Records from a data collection
##############################

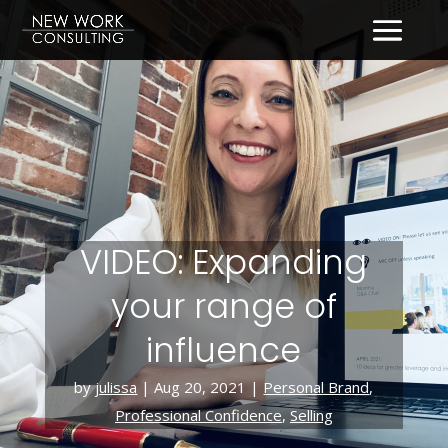
VIDEO: Expanding
your range of
influence
by
julissa
|
Aug 20, 2021
|
Personal Brand
,
Professional Confidence
,
Selling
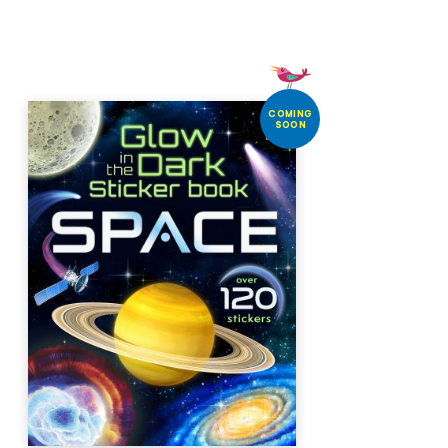
COMING
SOON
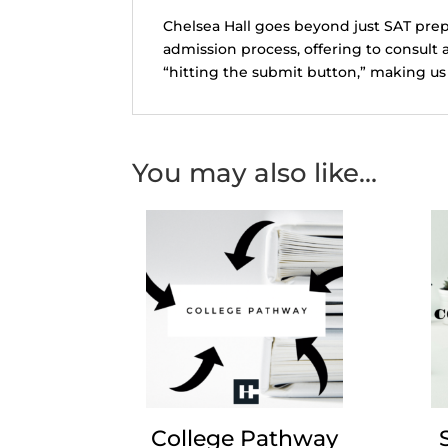
Chelsea Hall goes beyond just SAT prep
admission process, offering to consult 
“hitting the submit button,” making us 
You may also like…
College Pathway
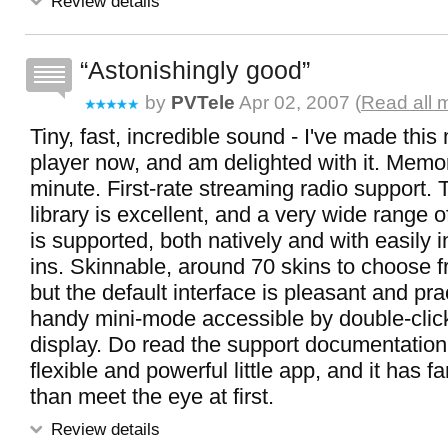
Review details
Astonishingly good
by
PVTele
Apr 02, 2007 (
Read all 
Tiny, fast, incredible sound - I've made thi
player now, and am delighted with it. Memory
minute. First-rate streaming radio support.
library is excellent, and a very wide range 
is supported, both natively and with easily i
ins. Skinnable, around 70 skins to choose f
but the default interface is pleasant and prac
handy mini-mode accessible by double-clic
display. Do read the support documentation -
flexible and powerful little app, and it has f
than meet the eye at first.
Review details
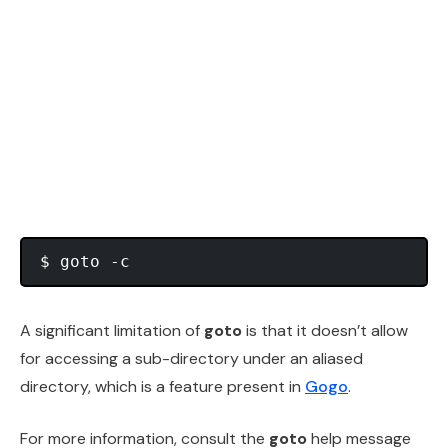
A significant limitation of
goto
is that it doesn’t allow
for accessing a sub-directory under an aliased
directory, which is a feature present in
Gogo
.
For more information, consult the
goto
help message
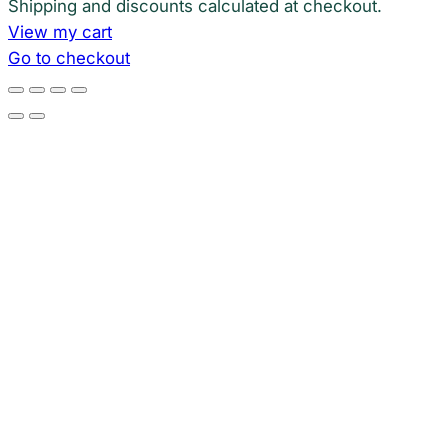
Shipping and discounts calculated at checkout.
View my cart
Go to checkout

##############################

Images are to be skipped, and each line above is to be returned exactly.

Written solution:
VIDEO: Expanding
your range of
influence
by
julissa
|
Aug 20, 2021
|
Personal Brand
,
Professional Confidence
,
Selling
COMING
SOON
Chelsea Hall goes beyond just SAT prep
admission process, offering to consult 
“hitting the submit button,” making us 
You may also like…
College Pathway
Review details
Astonishingly good
by
PVTele
Apr 02, 2007 (
Read all 
Tiny, fast, incredible sound - I've made thi
player now, and am delighted with it. Memory
minute. First-rate streaming radio support.
library is excellent, and a very wide range 
is supported, both natively and with easily i
ins. Skinnable, around 70 skins to choose f
but the default interface is pleasant and prac
handy mini-mode accessible by double-clic
display. Do read the support documentation -
flexible and powerful little app, and it has f
than meet the eye at first.
Review details
A significant limitation of
goto
is that it doesn’t allow
for accessing a sub-directory under an aliased
directory, which is a feature present in
Gogo
.
For more information, consult the
goto
help message
Shipping and discounts calculated at checkout.
View my cart
Go to checkout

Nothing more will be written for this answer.